The most effective strategy is to establish a clear direction early, craft a story, and help employees and clients see themselves in it. During significant change, uncertainty comes less from lack of information than from lack of orientation. Teams can tolerate ambiguity, experimentation, and even failure, but they struggle when they cannot tell the direction in which the company is moving. Many leaders complain that their teams "are stuck in the past," that they don't understand that "the world has changed." Sometimes it's true. More often, the leader has not explained which story will replace the old one. Declaring that "the old story is dead" does little for the organization if there's no clear direction to move toward. I advise leaders to be explicit about three things: what is changing, what is not changing, and what will be decided along the way. This converts diffuse uncertainty into navigable terrain. But direction alone isn't enough. People also need to understand what the change means for them: their role, their relevance, their future in the organization. A leader who provides strategic clarity but ignores the identity question will probably receive compliance but no engagement. Customers want to understand how they will be served. They both need to see a place for themselves in the story being written. Finally, executives have to make themselves explicitly accountable for the new story. This is the ultimate leadership test, and their people and customers will judge them by it. Hope this helps Federico Malatesta www.federicomalatesta.com
Make change feel safe by pairing full transparency with small, visible wins. Big reorganizations fail when people think change is something being done to them. The fastest way to keep morale and execution intact is to (1) tell the truth early and often, and (2) prove momentum with quick wins that reduce pain for the team. What it looks like in practice - Say what's changing, what's not, and what you still don't know. People can handle uncertainty; they don't handle surprises. - Create a "decision log" and publish it internally (one page): what we decided, why, what we rejected, when we'll revisit it. This stops rumor-driven second guessing. - Run the change as a sequence of 2-3 week "sprints," each ending in something the team can feel: fewer steps, fewer approvals, a faster handoff, a broken process fixed. - Make managers repeat the message in their own words. If the story isn't consistent at every layer, trust collapses. Why it works Transparency prevents the "leadership is hiding something" narrative, and quick wins prevent the "this is chaos forever" narrative. Together, they keep people engaged long enough for the new system to become normal. Kotter's 8-step model explicitly calls out building momentum through short-term wins and removing barriers as core steps in successful change. ADKAR is also helpful when you want to diagnose where individuals are stuck (awareness vs desire vs ability vs reinforcement).

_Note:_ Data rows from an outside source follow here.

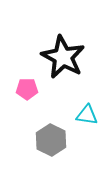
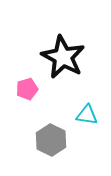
pink pentagon: rotated 15 degrees counterclockwise
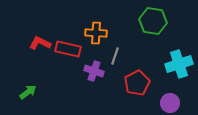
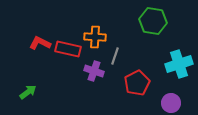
orange cross: moved 1 px left, 4 px down
purple circle: moved 1 px right
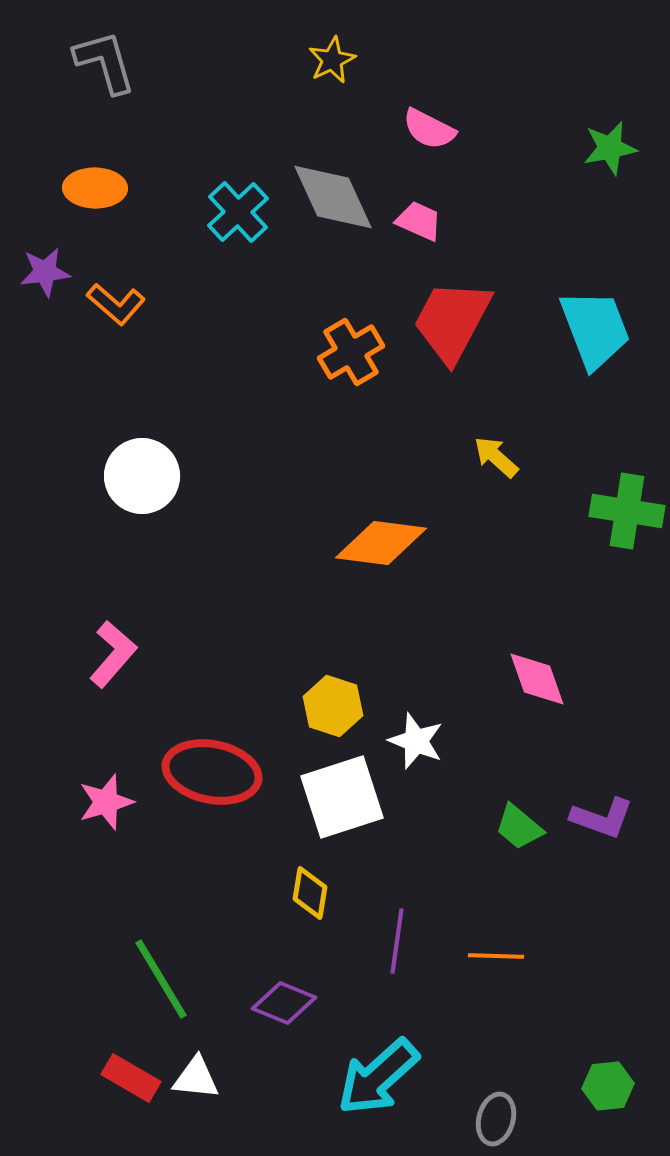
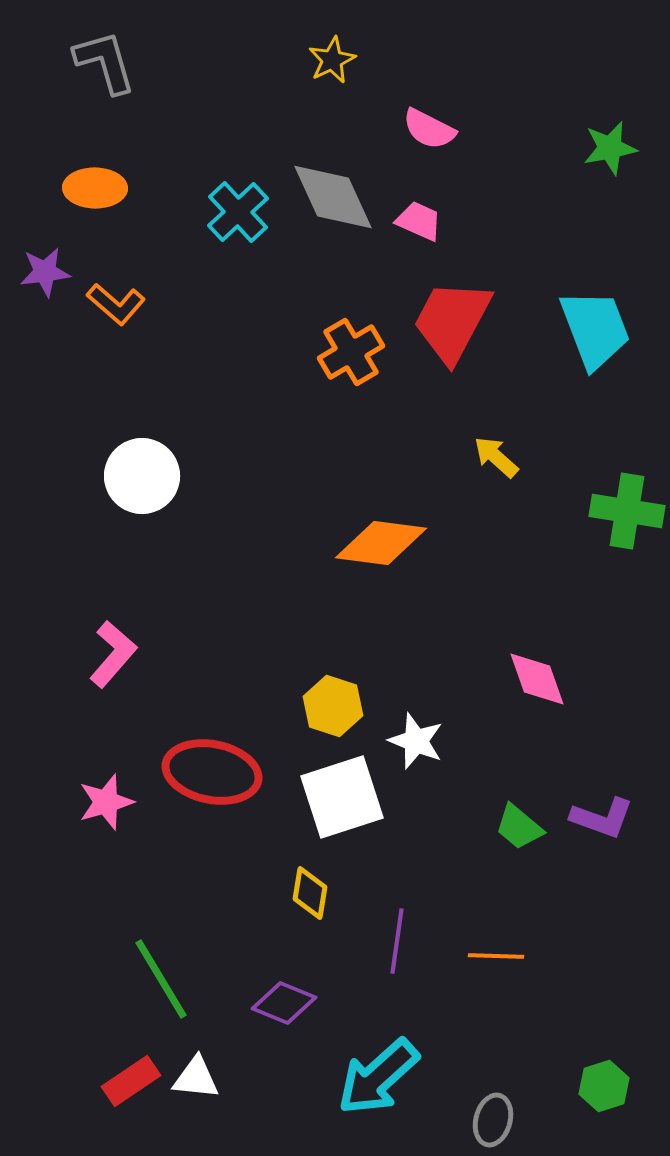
red rectangle: moved 3 px down; rotated 64 degrees counterclockwise
green hexagon: moved 4 px left; rotated 12 degrees counterclockwise
gray ellipse: moved 3 px left, 1 px down
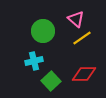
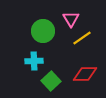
pink triangle: moved 5 px left; rotated 18 degrees clockwise
cyan cross: rotated 12 degrees clockwise
red diamond: moved 1 px right
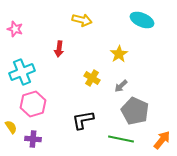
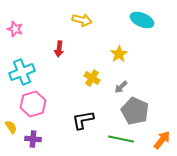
gray arrow: moved 1 px down
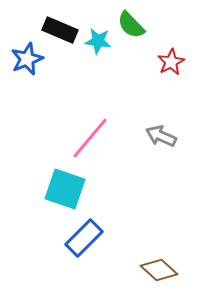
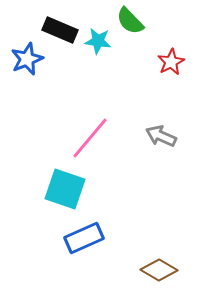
green semicircle: moved 1 px left, 4 px up
blue rectangle: rotated 21 degrees clockwise
brown diamond: rotated 12 degrees counterclockwise
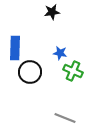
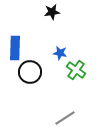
green cross: moved 3 px right, 1 px up; rotated 12 degrees clockwise
gray line: rotated 55 degrees counterclockwise
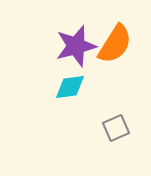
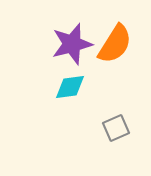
purple star: moved 4 px left, 2 px up
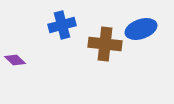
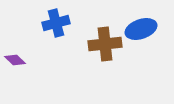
blue cross: moved 6 px left, 2 px up
brown cross: rotated 12 degrees counterclockwise
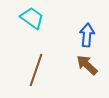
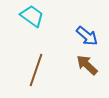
cyan trapezoid: moved 2 px up
blue arrow: moved 1 px down; rotated 125 degrees clockwise
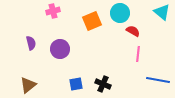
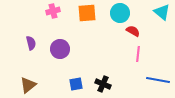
orange square: moved 5 px left, 8 px up; rotated 18 degrees clockwise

The most effective strategy I use in times of major change is to operate with self-managed teams. When adults have clear policies, the autonomy to make decisions, and control over their schedules with the right scheduling support, they adapt faster and stay engaged. We reinforce that autonomy with real-time communication tools so our field teams can check in, share location, and get quick guidance without waiting on layers of approvals. I also build in one or two backup channels, because no tool is 100% reliable and staying connected is essential during change. This mix of trust, clarity, and reliable communication keeps momentum high and helps the team move through transition with confidence.